2. Aux termes de l'article R. 511-49 du code de l'éducation : " Toute décision du conseil de discipline de l'établissement ou du conseil de discipline départemental peut être déférée au recteur de l'académie, dans un délai de huit jours à compter de sa notification écrite, soit par le représentant légal de l'élève, ou par ce dernier s'il est majeur, soit par le chef d'établissement. / Le recteur d'académie décide après avis d'une commission académique ". Aux termes de l'article R. 511-53 du même code : " La juridiction administrative ne peut être saisie qu'après mise en œuvre des dispositions de l'article R. 511-49 ". Aux termes de l'article R. 511-13 du même code : " I.- Dans les collèges et lycées relevant du ministre chargé de l'éducation, les sanctions qui peuvent être prononcées à l'encontre des élèves sont les suivantes : () 5° L'exclusion temporaire de l'établissement ou de l'un de ses services annexes. La durée de cette exclusion ne peut excéder huit jours ; () / IV.-Sous réserve des dispositions du III, les sanctions, même assorties du sursis à leur exécution, sont inscrites au dossier administratif de l'élève. L'avertissement, le blâme

et la mesure de responsabilisation sont effacés du dossier administratif de l'élève à l'issue de l'année scolaire. Les autres sanctions, hormis l'exclusion définitive, sont effacées du dossier administratif de l'élève au bout d'un an. ".

3. Il résulte des dispositions des articles R. 511-49 et R. 511-53 du code de l'éducation que la décision prise par le recteur d'académie sur le recours administratif préalable obligatoire qu'elles instituent, se substitue à la décision prise par le conseil de discipline et est seule susceptible de faire l'objet d'un recours contentieux. Alors que les requérants ne sont ainsi manifestement pas recevables à demander l'annulation de la décision du 17 octobre 2023 prononçant l'exclusion temporaire de leur fils B du lycée des Lombards à Troyes pour une durée de trois jours, à laquelle s'est substituée le rejet implicite de leur recours préalable obligatoire, il est constant que le proviseur du lycée des Lombards a procédé, postérieurement à l'introduction de la requête,

au retrait de la décision en cause. Par ailleurs, et en tout état de cause, il résulte des dispositions de l'article R. 511-13 que la sanction d'exclusion temporaire d'une durée de trois jours ne peut plus figurer au dossier de l'élève. Par suite, il n'y a pas lieu de statuer sur les conclusions à fin d'annulation de la décision implicite par laquelle le recteur a rejeté leur recours administratif préalable obligatoire contre la décision du 17 octobre 2023.

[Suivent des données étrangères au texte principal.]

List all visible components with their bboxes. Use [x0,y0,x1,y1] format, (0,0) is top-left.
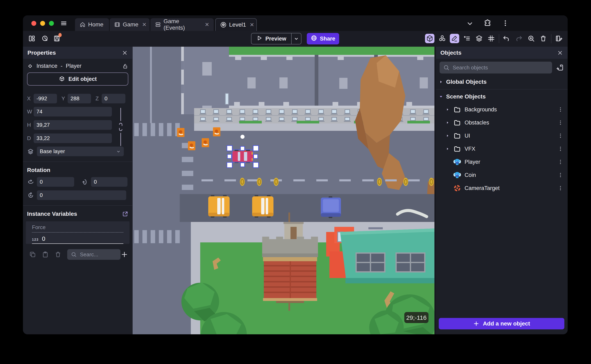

4. Dans les circonstances de l'espèce, il n'y a pas lieu de faire droit aux conclusions présentées par les requérants sur le fondement des dispositions de l'article L. 761-1 du code de justice administrative.

O R D O N N E :

Article 1er : Il n'y a pas lieu de statuer sur les conclusions de la requête de M. et Mme D tendant à l'annulation de la décision implicite rejetant leur recours contre la décision

du 17 octobre 2023.

Article 2 : Le surplus des conclusions de la requête est rejeté.

Article 3 : La présente ordonnance sera notifiée à M. C D, à Mme A D, à Me Gérard Chemla et à la ministre de l'éducation nationale.

Copie en sera adressée au recteur de l'académie de Reims.

Fait à Châlons-en-Champagne, le 12 novembre 2024

Le président de la 3ème chambre,

signé

A. DESCHAMPS

La République mande et ordonne à la ministre de l'éducation nationale en ce qui la concerne et à tous les commissaires de justice à ce requis en ce qui concerne les voies de droit commun contre

les parties privées, de pourvoir à l'exécution de la présente décision.